January 10, 2018
by D.K. Nug
With Governor Phil Murphy only a week away from his inaugural address, expectations are unwavering for the NJ State Assembly to pass legislation legalizing cannabis for recreational use throughout the state. While many are ecstatic about this likely improvement in the law, some have concerns, one of the most notable being driving while impaired by THC, the psychoactive compound in cannabis.
Senate Republican Whip Joe Pennaccio told Gannett New Jersey Media that he has “major concerns” about how that plays out on the roads if marijuana use surges upon legalization.
“This is not your dad’s pot,” Pennaccio said. “You smoke this stuff, you’re going to be cognitively impaired. You shouldn’t be behind the wheel, but there’s no way of policing it.”
Not everyone feels this issue will be without procedures and precautions.
Kevin Sabet, an advisor to President Obama on National Drug Policy feels that jjst as any other issue with law enforcement or qulaity of life, there will be policies and procedures to address driving after having used cannabis.
“They can greatly invest in drug recognition experts and more law enforcement,” Sabet said. “They can greatly invest in awareness programs similar to drunk driving (awareness campaigns). And they also can invest in the technology that can help us get a roadside test that can at least detect (marijuana impairment).”
Sabet pointed out that “There is no magic solution to this issue.”
Although driving under the influence of cannabis is never advocated or condoned, there is no correlation of data to show an increase in accidents or incidents of people driving while high in legal states.
Is this a large enough issue to hold up legalization or cannabis? California, Colorado, Oregon, Massachusetts, Alaska and Washington all did not think so.

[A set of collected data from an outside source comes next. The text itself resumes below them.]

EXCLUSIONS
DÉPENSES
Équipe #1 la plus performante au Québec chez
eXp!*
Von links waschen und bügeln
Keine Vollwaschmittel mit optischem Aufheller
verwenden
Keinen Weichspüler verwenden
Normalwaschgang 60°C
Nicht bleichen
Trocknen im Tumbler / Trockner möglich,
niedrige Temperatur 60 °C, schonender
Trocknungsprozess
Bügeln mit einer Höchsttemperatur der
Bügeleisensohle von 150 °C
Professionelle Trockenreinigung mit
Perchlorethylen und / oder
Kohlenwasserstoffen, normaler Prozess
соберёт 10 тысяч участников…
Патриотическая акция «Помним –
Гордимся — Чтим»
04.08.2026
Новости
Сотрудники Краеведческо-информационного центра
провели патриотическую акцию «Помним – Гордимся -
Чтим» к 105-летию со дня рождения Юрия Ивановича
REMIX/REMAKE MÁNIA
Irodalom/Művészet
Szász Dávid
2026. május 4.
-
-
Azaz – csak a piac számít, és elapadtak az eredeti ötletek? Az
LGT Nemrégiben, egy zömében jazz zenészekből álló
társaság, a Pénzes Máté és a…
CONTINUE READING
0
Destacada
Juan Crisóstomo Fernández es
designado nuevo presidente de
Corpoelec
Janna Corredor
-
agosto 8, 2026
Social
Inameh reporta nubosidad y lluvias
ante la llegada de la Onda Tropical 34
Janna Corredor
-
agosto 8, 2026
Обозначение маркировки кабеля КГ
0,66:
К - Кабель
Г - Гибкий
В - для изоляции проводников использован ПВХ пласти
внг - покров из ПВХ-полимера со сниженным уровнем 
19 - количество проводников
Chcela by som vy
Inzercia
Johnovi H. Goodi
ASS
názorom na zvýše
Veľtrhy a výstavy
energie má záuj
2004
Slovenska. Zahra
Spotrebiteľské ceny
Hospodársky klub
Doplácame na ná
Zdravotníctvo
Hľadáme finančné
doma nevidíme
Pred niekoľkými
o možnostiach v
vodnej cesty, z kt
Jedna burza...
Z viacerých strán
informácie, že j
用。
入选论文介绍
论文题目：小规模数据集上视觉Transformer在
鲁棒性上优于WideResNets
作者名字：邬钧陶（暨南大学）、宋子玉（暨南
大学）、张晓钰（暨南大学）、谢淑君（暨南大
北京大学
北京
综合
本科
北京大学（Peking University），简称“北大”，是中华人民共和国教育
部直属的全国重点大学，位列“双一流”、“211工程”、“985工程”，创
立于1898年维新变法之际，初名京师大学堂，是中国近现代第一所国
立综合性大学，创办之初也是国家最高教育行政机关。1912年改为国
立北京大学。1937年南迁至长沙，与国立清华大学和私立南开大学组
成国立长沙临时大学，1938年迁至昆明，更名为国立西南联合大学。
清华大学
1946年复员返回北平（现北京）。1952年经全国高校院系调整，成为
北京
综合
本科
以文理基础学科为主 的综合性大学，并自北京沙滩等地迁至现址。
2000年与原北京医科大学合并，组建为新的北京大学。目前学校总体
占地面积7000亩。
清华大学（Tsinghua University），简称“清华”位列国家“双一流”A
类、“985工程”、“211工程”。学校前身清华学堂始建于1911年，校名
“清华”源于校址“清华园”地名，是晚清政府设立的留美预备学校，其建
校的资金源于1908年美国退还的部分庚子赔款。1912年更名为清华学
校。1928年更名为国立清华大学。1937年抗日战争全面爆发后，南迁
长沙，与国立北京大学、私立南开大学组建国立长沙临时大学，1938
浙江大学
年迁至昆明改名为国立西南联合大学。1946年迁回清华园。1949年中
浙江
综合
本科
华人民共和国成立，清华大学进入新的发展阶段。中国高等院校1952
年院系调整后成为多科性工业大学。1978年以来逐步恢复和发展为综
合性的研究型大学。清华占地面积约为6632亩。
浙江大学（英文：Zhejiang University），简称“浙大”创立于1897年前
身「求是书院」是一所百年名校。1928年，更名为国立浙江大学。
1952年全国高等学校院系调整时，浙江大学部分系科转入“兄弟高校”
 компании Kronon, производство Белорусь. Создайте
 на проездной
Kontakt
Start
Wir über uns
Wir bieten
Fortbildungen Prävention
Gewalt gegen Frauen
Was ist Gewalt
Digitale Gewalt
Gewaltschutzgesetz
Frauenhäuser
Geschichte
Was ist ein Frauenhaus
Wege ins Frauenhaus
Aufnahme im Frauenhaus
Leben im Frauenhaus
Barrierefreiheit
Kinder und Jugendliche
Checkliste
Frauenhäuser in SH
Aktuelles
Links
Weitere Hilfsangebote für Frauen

Pernaccio concludes, “A wiser way to proceed is give it to a nonpartisan group like the State Commission of Investigation. Let them come back with a report about the concerns we’re expressing right now. Come back in six months and tell us what happened in Colorado and in Washington — the good, the bad and the ugly. What can we do better? Can we do it? Until then, I would put the brakes on this.”